AA rehash threshold

Tue Nov 18 18:54:45 PST 2014

On 11/18/14 9:46 PM, deadalnix wrote:
> On Wednesday, 19 November 2014 at 02:16:36 UTC, Steven
> Schveighoffer wrote:
>> From all I remember about hash tables, you are supposed to minimize
>> the number of collisions when adding/looking up data. This helps keep
>> the O(1) lookup property intact.
>>
>
> That is the theory, but the real world is sometime different. It
> depends on how you resolve collisions. If you do it via some kind
> of linked list, then yes, you must remove all collisions.

This is what AAs currently do.

> But if you do it by putting the element in a slot close to its
> actual position, then thing gets different. In that case, you
> don't want to minimize collision, but to minimize the distance to
> the object, in order for it to be in the cache line.
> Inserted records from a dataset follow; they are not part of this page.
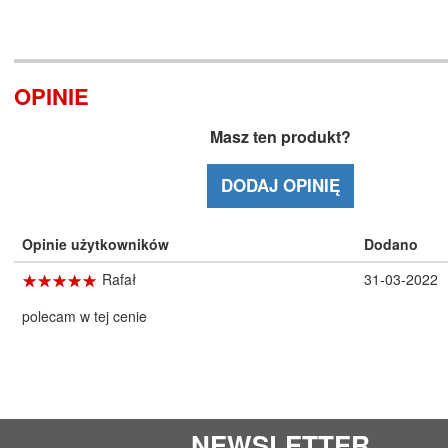
OPINIE
Masz ten produkt?
DODAJ OPINIĘ
Opinie użytkowników
Dodano
☆
★
☆
★
☆
★
☆
★
☆
★
Rafał
31-03-2022
polecam w tej cenie
NEWSLETTER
Heh, a load factor of 4 wouldn't work too well there :)

I do recall reading about all the different cache miss handling. The 
wikipedia article I referenced has a lot of good info.

>
> After all, unless your hash table is very small, the first hit is
> most likely a cache miss, meaning ~300 cycles. at this point the
> cache line is in L1, with a 3 cycle access time. So accessing
> several element in the same cache line is often preferable.
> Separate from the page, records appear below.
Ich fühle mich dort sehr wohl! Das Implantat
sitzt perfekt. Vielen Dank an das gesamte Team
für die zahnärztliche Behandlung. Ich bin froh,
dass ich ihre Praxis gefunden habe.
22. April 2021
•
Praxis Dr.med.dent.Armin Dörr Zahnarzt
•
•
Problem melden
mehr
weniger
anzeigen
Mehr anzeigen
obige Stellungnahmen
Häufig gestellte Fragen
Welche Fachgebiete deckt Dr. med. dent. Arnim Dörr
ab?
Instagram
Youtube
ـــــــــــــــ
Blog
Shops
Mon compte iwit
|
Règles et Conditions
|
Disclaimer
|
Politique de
In the case of AAs, all bucket elements are pointers, so this point is 
moot for our purposes -- one may have to jump outside the cache to find 
the first element. A good improvement (this is likely to come with a 
full library type) is to instead store an inline element for each bucket 
entry instead of just a pointer to an element. I recall when writing 
dcollections, this added a significant speedup.

-Steve